Das Problem, dass sich bei den regelmässig aufflammenden Diskussionen zum Thema "Der Tone" auftut, ist nach wie vor die Definition, worüber man eigentlich redet.
- Entweder unterhalten wir uns über Naturwissenschaften und allgemeingültige Fakten
- oder über Kunst und individuelle Bewertungen.
Beides klappt nicht. Beide Sichtweisen sind nicht miteinander vereinbar.

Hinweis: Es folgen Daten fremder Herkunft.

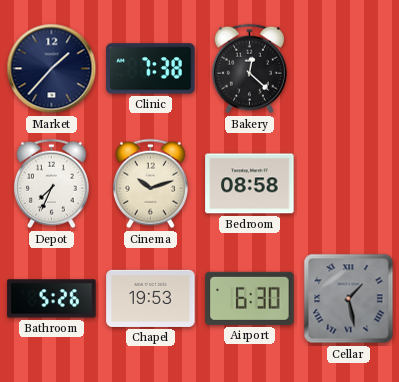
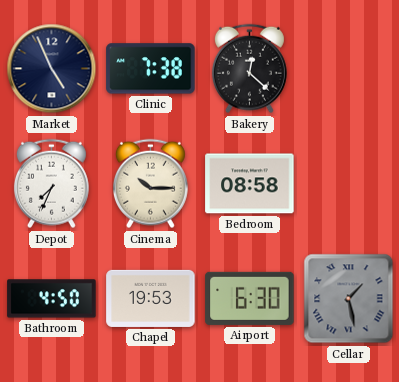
Market: 1:37 -> 4:56
Cinema: 10:12 -> 10:15
Bathroom: 5:26 -> 4:50
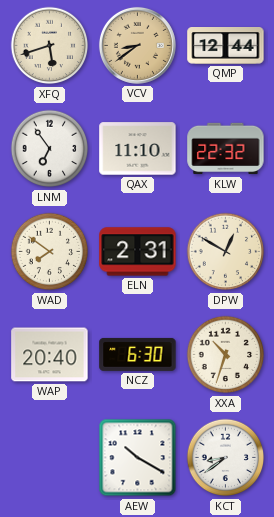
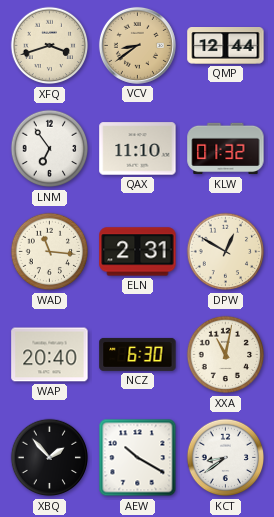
XFQ: 5:42 -> 3:42
KLW: 22:32 -> 01:32
WAD: 7:51 -> 11:16
XXA: 10:33 -> 11:02
XBQ: none -> 1:53
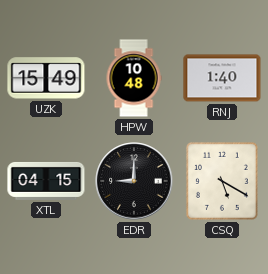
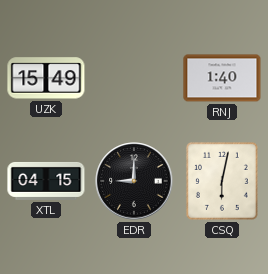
HPW: 10:48 -> none
CSQ: 5:20 -> 6:02
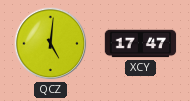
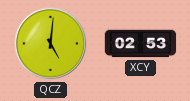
XCY: 17:47 -> 02:53
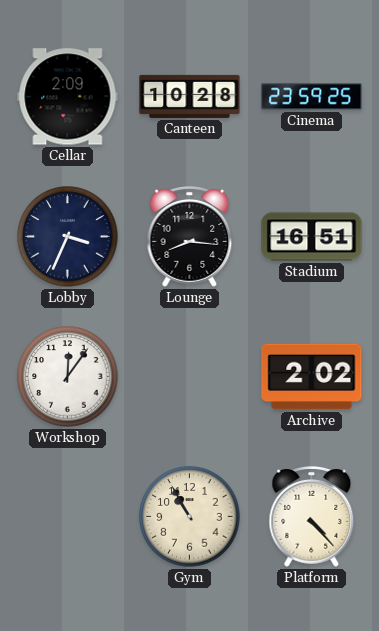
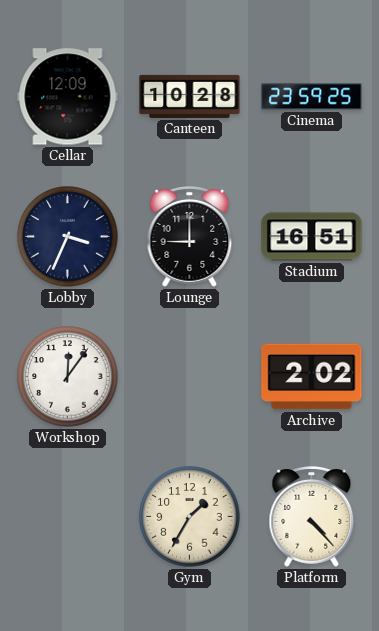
Cellar: 2:09 -> 12:09
Lounge: 8:16 -> 9:00
Gym: 10:55 -> 1:35
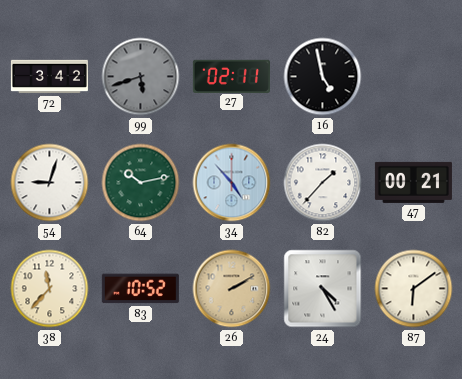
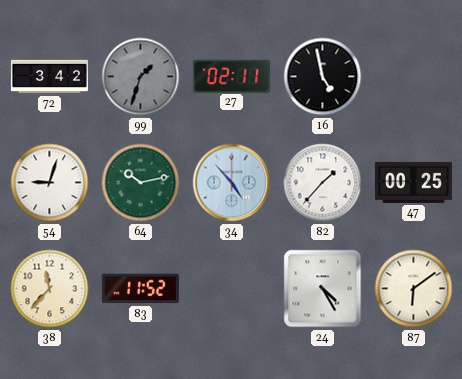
99: 5:42 -> 1:33
47: 00:21 -> 00:25
83: 10:52 -> 11:52
26: 2:10 -> none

Die physikalische Seite ist klar beschreibbar: Da ist ein Ton einfach eine Welle im hörbaren Bereich. Mit einem Beginn und einem Ende, einer Frequenz und einer Amplitude. Im Falle eines Gitarrentons haben wir es hier mit einem Bündel von sich überlagernden Schwingungen und Obertönen zu tun, aber die sind auch alle messbar. Ein Oszillograph hat auch keine Meinung und keinen Geschmack, der stellt einfach dar, was passiert.

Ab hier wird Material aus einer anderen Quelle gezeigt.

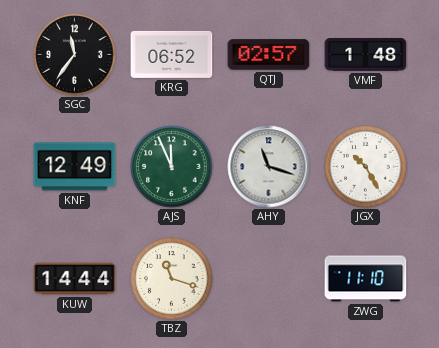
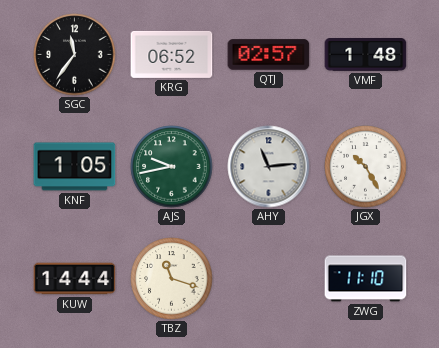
KNF: 12:49 -> 1:05
AJS: 11:56 -> 9:43
AHY: 11:18 -> 11:14
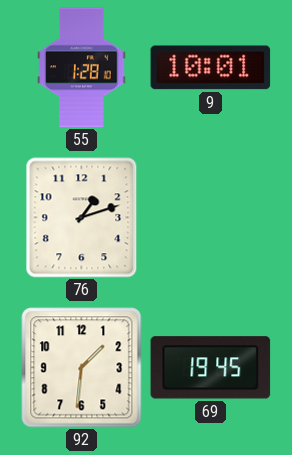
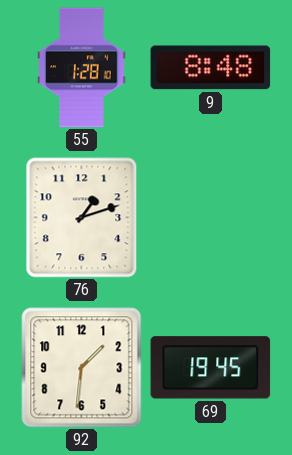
9: 10:01 -> 8:48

Die Biologische Seite wird schon problematischer: Das Gehör ist ein Organ, das erstens sehr empfindlich ist, zweitens geschult werden kann (!!), drittens sich im Laufe eines Lebens drastisch ändert und viertens bei jedem Menschen individuell anders ist. Und es ist halt ein Wahrnehmungsorgan und erzeugt unweigerlich subjektive Ergebnisse. Weil der Mensch nun mal bewertet und deutet, was er wahrnimmt.

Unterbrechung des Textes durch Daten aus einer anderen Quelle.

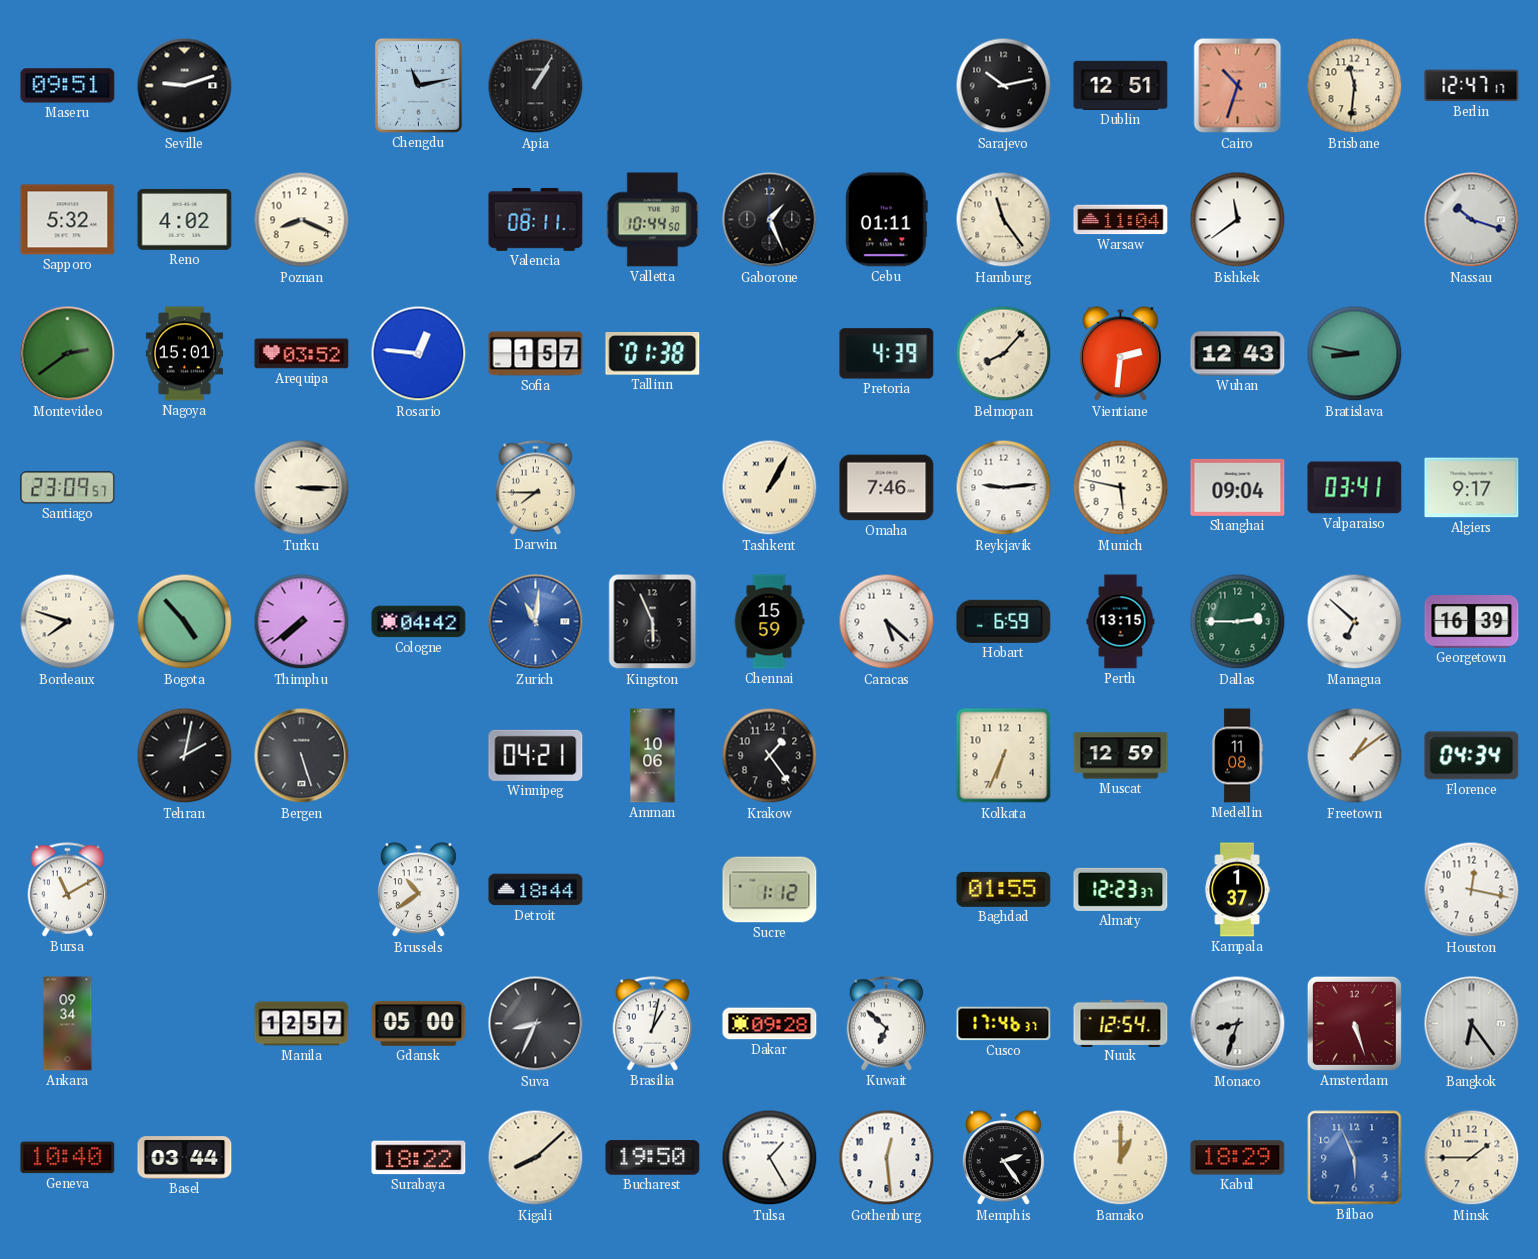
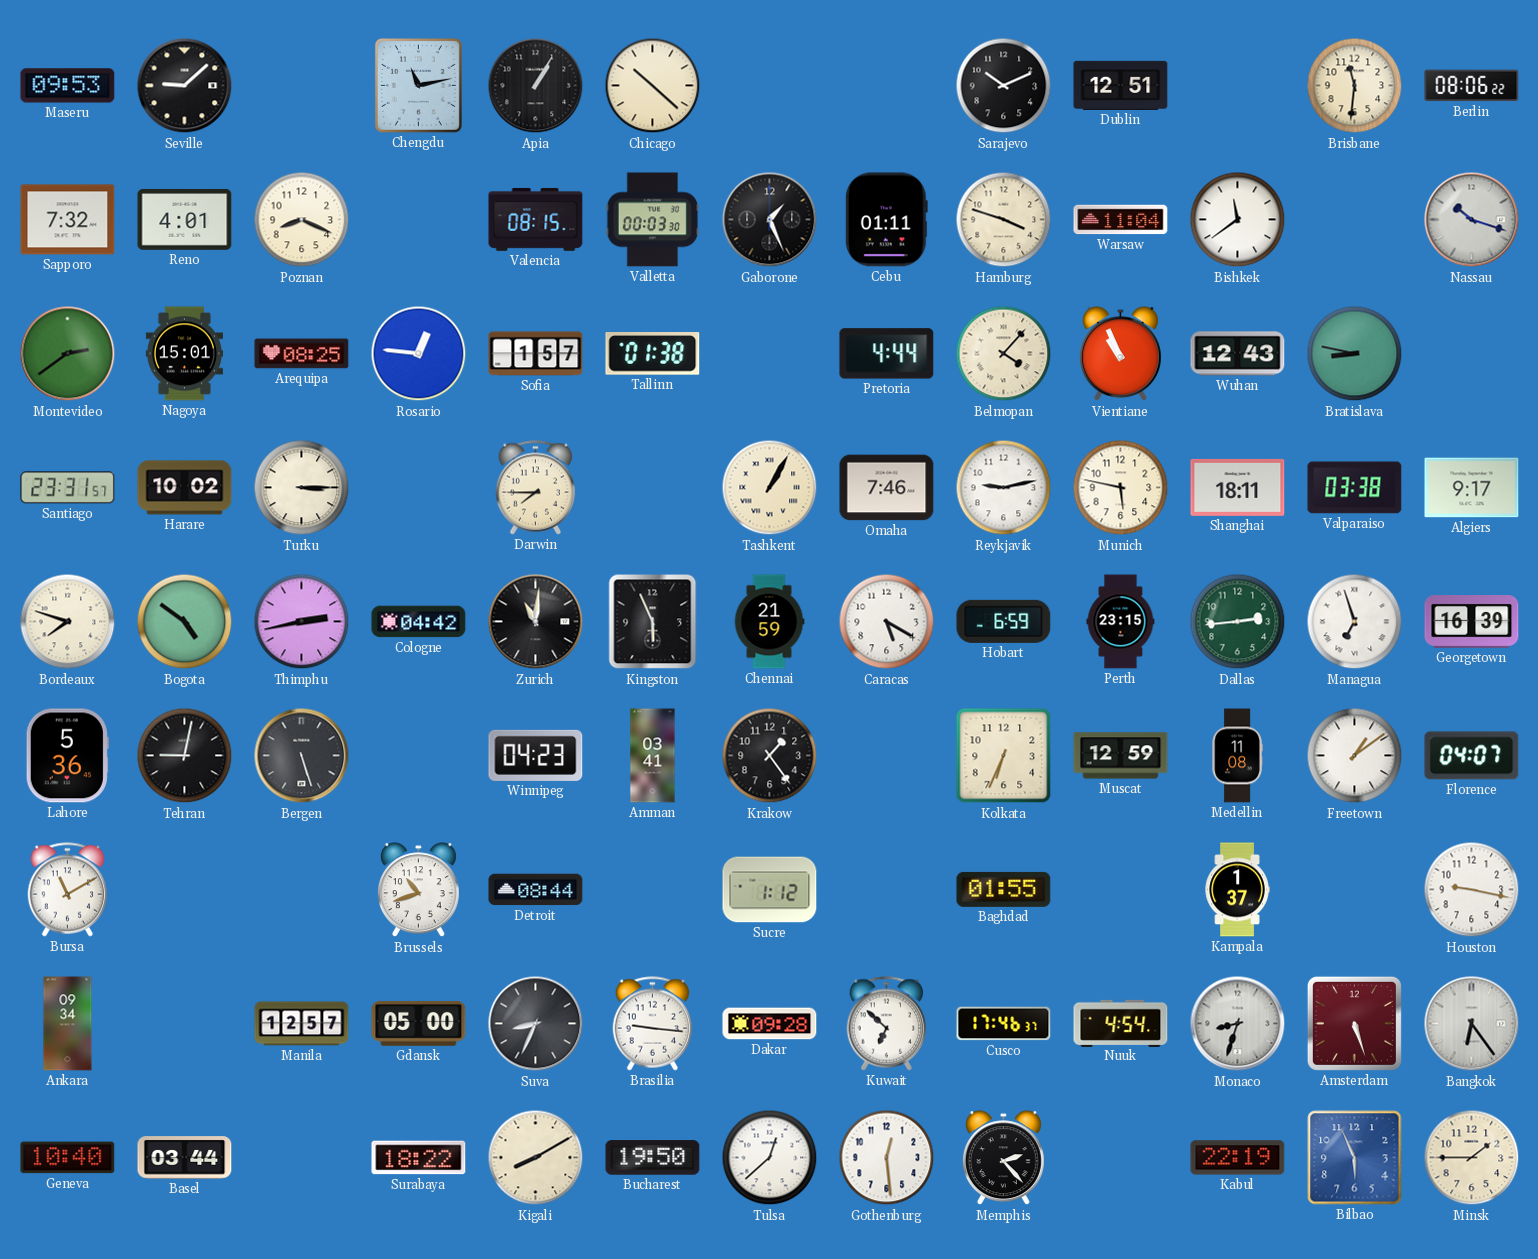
Maseru: 09:51 -> 09:53
Seville: 9:12 -> 9:08
Chicago: none -> 10:22
Sarajevo: 10:13 -> 10:11
Cairo: 10:33 -> none
Berlin: 12:47 -> 08:06
Sapporo: 5:32 -> 7:32
Reno: 4:02 -> 4:01
Valencia: 08:11 -> 08:15
Valletta: 10:44 -> 00:03
Hamburg: 11:24 -> 3:48
Arequipa: 03:52 -> 08:25
Pretoria: 4:39 -> 4:44
Belmopan: 8:07 -> 4:07
Vientiane: 2:31 -> 10:56
Santiago: 23:09 -> 23:31
Harare: none -> 10:02
Reykjavik: 9:14 -> 9:13
Shanghai: 09:04 -> 18:11
Valparaiso: 03:41 -> 03:38
Bogota: 4:53 -> 4:51
Thimphu: 7:39 -> 2:43
Zurich dial: blue -> black
Chennai: 15:59 -> 21:59
Caracas: 5:22 -> 5:20
Perth: 13:15 -> 23:15
Dallas: 2:45 -> 2:44
Managua: 6:52 -> 6:57
Lahore: none -> 5:36
Tehran: 2:02 -> 9:02
Winnipeg: 04:21 -> 04:23
Amman: 10:06 -> 03:41
Florence: 04:34 -> 04:07
Brussels: 10:39 -> 10:42
Detroit: 18:44 -> 08:44
Almaty: 12:23 -> none
Houston: 12:17 -> 9:17
Brasilia: 1:02 -> 9:16
Nuuk: 12:54 -> 4:54
Kigali: 8:08 -> 8:10
Tulsa: 1:25 -> 12:38
Memphis: 2:24 -> 2:23
Bamako: 1:00 -> none
Kabul: 18:29 -> 22:19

Er macht nämlich durchaus Unterschiede zwischen "schönen" und "unangenehmen" Tönen, "passenden" und "unharmonischen". Er trifft eine Auswahl, die auf Faktoren beruht, die nicht in den Bereich der Physik einzuordnen sind. Und schon betreten wir den Bereich der Psychologie...hier wir das Eis rutschig: gibt es evolutionsbiologische oder unterbewusste oder von persönlicher Erfahrung oder sozial geprägte Zusammenhänge? Dieser Auswahlprozess ist aber entscheidend, wenn ich nach "Dem Tone" suche.
Für einen Musiker als Künstler ist es wichtig, Töne so zu erzeugen und zu bearbeiten, dass sie bei einem dafür empfänglichen (!) Zuhörer eine wie auch immer geartete Reaktion erzeugen. Musik ist Kommunikation (gell, Hanno?
). Mit all den Fallstricken, Irrwegen und Hindernissen, die Kommunikation nun mal mit sich bringt.
Und zwischen "Kunst" und "Handwerk" gibt es nun mal diesen kleinen Unterschied, dass Kunst ein "letztes Geheimnis" hat. Die eine Komponente, die vom Konsumenten als "inspirierend", "anregend", "appealing" empfunden wird, die Gänsehaut auslöst und einen beschleunigten Puls oder Verblüffung, Faszination, Bewunderung - sogar mit eigentlich "abstossenden, hässlichen unangenehmen" Mitteln kann das erreicht werden. Meinetwegen nennt es "Seele" oder "göttlichen Funken". Dieser Anteil ist aber weder berechenbar noch hinreichend beschreibbar, weder verbal noch mathematisch. Aber er ist vorhanden und er ist entscheidend.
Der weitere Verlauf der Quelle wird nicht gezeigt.